Adrar (Region)

Adrar (arabisch ولاية أدرار, DMG Wilāyat Adrār) ist die 7. Verwaltungsregion von Mauretanien. Die Region wird geographisch geprägt vom Hochland des Adrar-Plateaus.

Adrar bedeutet in Berbersprachen „Berggebiet“; die Bezeichnung Adrar Temar dient zur Unterscheidung des weiter südöstlich in der Sahara gelegenen Bergmassivs Adrar des Ifoghas.[1] Die Hauptstadt der Region ist Atar, weitere Städte sind Choum, Chinguetti und Ouadane. Adrar gliedert sich in die drei Départements Atar, Aoujeft und Chinguetti.

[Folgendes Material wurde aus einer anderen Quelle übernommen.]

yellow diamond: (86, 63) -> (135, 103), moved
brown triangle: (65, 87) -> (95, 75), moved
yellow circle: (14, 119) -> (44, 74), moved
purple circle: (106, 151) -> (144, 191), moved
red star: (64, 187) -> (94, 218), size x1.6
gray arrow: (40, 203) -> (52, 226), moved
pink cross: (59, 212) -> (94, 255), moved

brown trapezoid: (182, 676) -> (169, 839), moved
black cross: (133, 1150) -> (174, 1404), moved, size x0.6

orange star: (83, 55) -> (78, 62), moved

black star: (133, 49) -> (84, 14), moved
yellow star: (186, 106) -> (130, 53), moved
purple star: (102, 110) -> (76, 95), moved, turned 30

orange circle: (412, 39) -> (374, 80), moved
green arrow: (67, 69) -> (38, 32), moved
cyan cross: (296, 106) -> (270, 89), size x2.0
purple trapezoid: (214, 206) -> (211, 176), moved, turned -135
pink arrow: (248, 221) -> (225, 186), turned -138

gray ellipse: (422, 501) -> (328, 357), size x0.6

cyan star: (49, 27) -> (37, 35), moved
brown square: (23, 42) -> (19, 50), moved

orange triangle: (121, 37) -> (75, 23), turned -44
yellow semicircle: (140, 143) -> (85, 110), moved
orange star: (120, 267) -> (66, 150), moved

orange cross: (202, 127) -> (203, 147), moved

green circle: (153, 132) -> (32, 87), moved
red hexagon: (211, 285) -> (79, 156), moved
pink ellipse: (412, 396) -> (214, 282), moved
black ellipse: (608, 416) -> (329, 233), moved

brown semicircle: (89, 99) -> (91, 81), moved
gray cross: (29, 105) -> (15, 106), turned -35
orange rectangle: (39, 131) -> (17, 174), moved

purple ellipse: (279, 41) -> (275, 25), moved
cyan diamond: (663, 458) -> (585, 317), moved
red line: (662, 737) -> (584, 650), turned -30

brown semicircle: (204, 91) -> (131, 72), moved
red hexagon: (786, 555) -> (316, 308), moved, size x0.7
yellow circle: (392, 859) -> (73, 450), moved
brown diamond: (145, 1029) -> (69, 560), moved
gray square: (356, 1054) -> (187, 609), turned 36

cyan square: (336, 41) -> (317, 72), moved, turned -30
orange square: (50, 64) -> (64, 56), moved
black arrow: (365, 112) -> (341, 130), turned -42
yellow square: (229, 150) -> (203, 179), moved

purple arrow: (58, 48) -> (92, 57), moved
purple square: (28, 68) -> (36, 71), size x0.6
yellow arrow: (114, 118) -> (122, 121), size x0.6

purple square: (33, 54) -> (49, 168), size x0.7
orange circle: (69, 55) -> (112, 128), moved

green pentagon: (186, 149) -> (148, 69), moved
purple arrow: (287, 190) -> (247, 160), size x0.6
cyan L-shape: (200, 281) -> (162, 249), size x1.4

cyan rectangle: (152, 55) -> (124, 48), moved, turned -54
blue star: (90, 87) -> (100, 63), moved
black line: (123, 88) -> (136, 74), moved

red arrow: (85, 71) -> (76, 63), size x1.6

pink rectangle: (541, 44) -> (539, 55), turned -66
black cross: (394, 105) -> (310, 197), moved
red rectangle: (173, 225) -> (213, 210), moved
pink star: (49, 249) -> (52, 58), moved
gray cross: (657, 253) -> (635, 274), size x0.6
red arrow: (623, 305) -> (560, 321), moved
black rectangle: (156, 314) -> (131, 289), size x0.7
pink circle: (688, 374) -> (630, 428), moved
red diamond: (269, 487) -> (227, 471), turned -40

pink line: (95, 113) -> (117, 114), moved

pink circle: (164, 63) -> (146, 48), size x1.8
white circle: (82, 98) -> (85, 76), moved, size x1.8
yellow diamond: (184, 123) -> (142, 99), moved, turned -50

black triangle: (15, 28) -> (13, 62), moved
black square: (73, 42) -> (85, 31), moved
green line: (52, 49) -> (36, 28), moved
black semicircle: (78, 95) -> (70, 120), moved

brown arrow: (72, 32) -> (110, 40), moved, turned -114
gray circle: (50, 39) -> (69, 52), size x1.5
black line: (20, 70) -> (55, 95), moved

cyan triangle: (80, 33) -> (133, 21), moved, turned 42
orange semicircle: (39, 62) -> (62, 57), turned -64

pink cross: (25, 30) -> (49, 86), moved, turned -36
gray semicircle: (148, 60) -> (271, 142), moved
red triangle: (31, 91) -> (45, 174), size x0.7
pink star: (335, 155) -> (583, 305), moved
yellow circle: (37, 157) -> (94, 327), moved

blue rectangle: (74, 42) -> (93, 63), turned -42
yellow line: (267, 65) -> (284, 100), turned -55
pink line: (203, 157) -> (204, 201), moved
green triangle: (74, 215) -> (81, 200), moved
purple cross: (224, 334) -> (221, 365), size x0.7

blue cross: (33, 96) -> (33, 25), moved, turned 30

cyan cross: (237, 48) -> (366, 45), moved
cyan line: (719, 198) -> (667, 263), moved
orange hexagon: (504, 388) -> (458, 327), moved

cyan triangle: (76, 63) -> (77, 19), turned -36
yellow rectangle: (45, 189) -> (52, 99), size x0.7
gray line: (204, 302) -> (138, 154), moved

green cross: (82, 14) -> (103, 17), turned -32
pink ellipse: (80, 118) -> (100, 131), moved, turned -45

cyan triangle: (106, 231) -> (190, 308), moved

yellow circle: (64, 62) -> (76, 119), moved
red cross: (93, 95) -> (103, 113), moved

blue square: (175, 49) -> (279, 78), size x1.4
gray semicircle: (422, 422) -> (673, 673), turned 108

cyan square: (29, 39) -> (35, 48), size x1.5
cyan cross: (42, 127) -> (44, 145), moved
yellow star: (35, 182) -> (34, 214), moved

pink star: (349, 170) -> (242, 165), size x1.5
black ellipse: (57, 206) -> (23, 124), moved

Sie grenzt an der Westsahara und an Tiris Zemmour nördlich, Mali und Hodh Ech Chargui vom Osten, Trarza und Tagant vom Süden und an Inchiri im Westen.

Geschichte

Ab der Mitte des 15. Jahrhunderts wurde erstmals über Dörfer im Adrar berichtet. Das Gebiet lag im Zentrum des Siedlungsraumes der Sanhadscha, der sich von Südmarokko bis zum Flusstal des Senegal erstreckte. Der Portugiese Pacheco Pereira berichtete 1506–08, dass es neben dem, nach der Legende bereits Mitte des 12. Jahrhunderts gegründeten Ort Wadan (Ouadane) die Dörfer Sinqit (Chinguetti), Tynyguuhy (Tinigi, das bis ins 17. Jahrhundert bestand) und Marzy gegeben habe. Der letztgenannte Ort konnte bisher nicht identifiziert werden.[2]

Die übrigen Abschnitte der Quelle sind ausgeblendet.